Libertarian candidat says it’s time to end ‘dual-opoly’
Published 12:00 am Tuesday, July 30, 2002
Asked why Alabama voters should care whether or not the Libertarian Party is on the November ballot, John Sophocleus offers this simple analogy.
“When you go into a town to buy a car,” asked Sophocleus, “which would you rather see, two car dealerships or seven car dealerships?”
Sophocleus is the Libertarian candidate for governor. The former Auburn University economics professor bills himself as “an economist promoting competition in Alabama’s political markets.”
“I genuinely believe that competition is good for the marketplace, including the political marketplace,” he said.
Sophocleus traces many of today’s political ills to the longstanding “dual-opoly” of the Democratic and Republican parties in America.
“There was a time,” he explained, “when party monikers meant something. That’s no longer the case. There’s not a dime’s worth of difference between the Democrats and Republicans today. All the party switching over the past decade is evidence of that.
“There is no fundamental disagreement among these candidates over what they want: higher taxes in order to feed their insatiable special interest and pork-barrel spending projects.”
Sophocleus contrasted that approach with the fundamental Libertarian tenet that if there’s anything that can be done cheaper and more efficiently by the private sector, it should be. That includes things like political primaries.
“The Libertarian Party does not believe in wasting taxpayers’ money on primaries and runoffs,” he said.
Sophocleus pointed to the current Democratic Party contest of the state House of Representatives District 67 runoff as a prime example of taxpayers being forced to pay for what, essentially, is a Democratic Party disagreement. Libertarians argue that each political party should pay for its own process of selecting candidates.
If that seems radical, he added, it’s only because the two dominant political parties have “strayed outside the system as it was designed to work.” He said the Libertarian Party aims to lead things back to the way they were and to “get the government out of things it should never have been in.”

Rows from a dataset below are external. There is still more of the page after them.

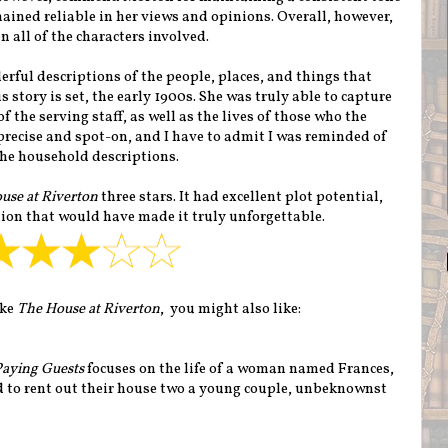
ained reliable in her views and opinions. Overall, however,
 all of the characters involved.
rful descriptions of the people, places, and things that
 story is set, the early 1900s. She was truly able to capture
f the serving staff, as well as the lives of those who the
 precise and spot-on, and I have to admit I was reminded of
he household descriptions.
use at Riverton
three stars. It had excellent plot potential,
ion that would have made it truly unforgettable.
ike
The House at Riverton
, you might also like:
Paying Guests
focuses on the life of a woman named Frances,
d to rent out their house two a young couple, unbeknownst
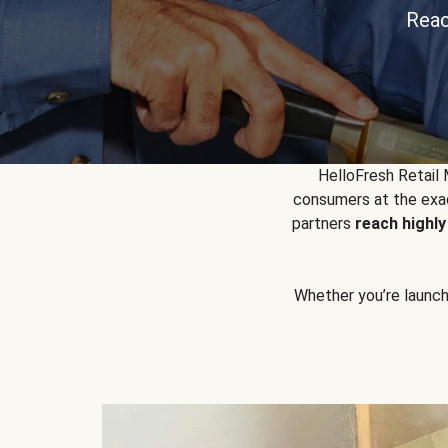
Reac
HelloFresh Retail
consumers at the exac
partners
reach highl
Whether you’re launchin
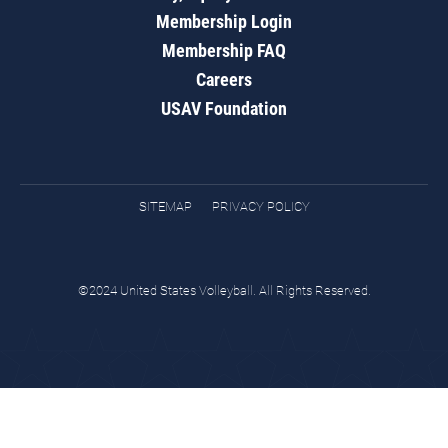
Membership Login
Membership FAQ
Careers
USAV Foundation
SITEMAP
PRIVACY POLICY
©2024 United States Volleyball. All Rights Reserved.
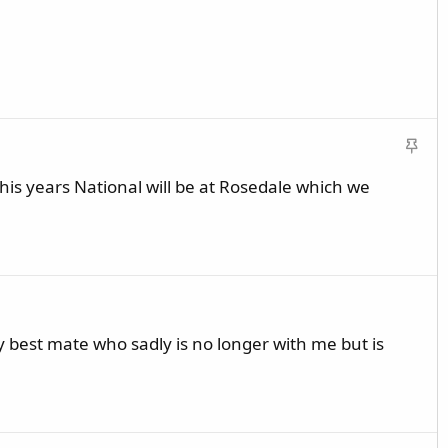
S
t
s years National will be at Rosedale which we
i
c
k
y
my best mate who sadly is no longer with me but is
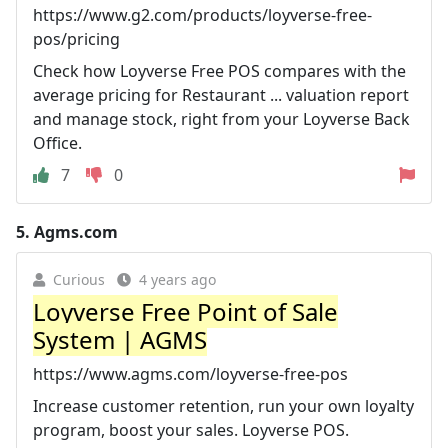
https://www.g2.com/products/loyverse-free-
pos/pricing
Check how Loyverse Free POS compares with the
average pricing for Restaurant ... valuation report
and manage stock, right from your Loyverse Back
Office.
7
0
5.
Agms.com
Curious
4 years ago
Loyverse Free Point of Sale
System | AGMS
https://www.agms.com/loyverse-free-pos
Increase customer retention, run your own loyalty
program, boost your sales. Loyverse POS.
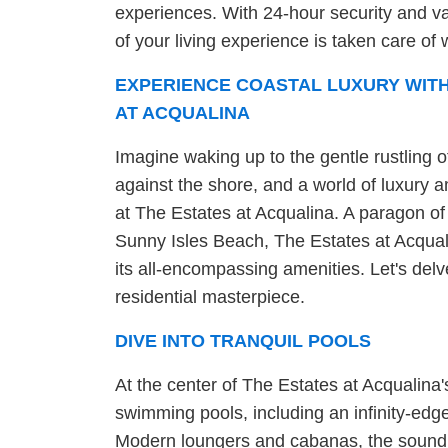
experiences. With 24-hour security and va
of your living experience is taken care of w
EXPERIENCE COASTAL LUXURY WITH
AT ACQUALINA
Imagine waking up to the gentle rustling o
against the shore, and a world of luxury ame
at The Estates at Acqualina. A paragon of
Sunny Isles Beach, The Estates at Acquali
its all-encompassing amenities. Let's delv
residential masterpiece.
DIVE INTO TRANQUIL POOLS
At the center of The Estates at Acqualina'
swimming pools, including an infinity-edg
Modern loungers and cabanas, the sound o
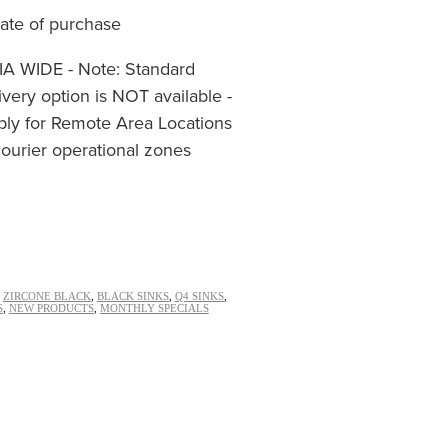
date of purchase
 WIDE - Note: Standard
ivery option is NOT available -
ply for Remote Area Locations
ourier operational zones
,
ZIRCONE BLACK
,
BLACK SINKS
,
Q4 SINKS
,
S
,
NEW PRODUCTS
,
MONTHLY SPECIALS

“Do I get tired of being the little kid screaming, ‘The emperor isn’t wearing any clothes!’?” Sophocleus asked rhetorically. “Yes, I do.”
Sophocleus said there are signs that Alabama voters may finally be ready to hear the Libertarian message. “People are saying ‘enough’s enough,'” he said. “They’re tired of the same old thing coming out of the Democratic and Republican parties.”
The Libertarian Party will field more than 30 candidates this November, according to Sophocleus. Getting them on the ballot wasn’t easy, he added. He labeled Alabama’s ballot access law, which requires 40,000 signatures for a third-party candidate to be included on the ballot in a statewide race, among the most anti-competitive in the nation.
“What the Democrats and Republicans want,” Sophocleus said, “is for you to waste your time garnering signatures instead of discussing issues.”
Although the Libertarians satisfied the requirements for being included on the ballot come November, Sophocleus said they were “boxed out” of the upcoming debates between his gubernatorial opponents, Don Siegelman and Bob Riley.
“I think that was a huge disservice to Alabama voters,” he said. “I think it’s time for people in Alabama to stand up and say that when somebody worked this hard it’s time to let him in.”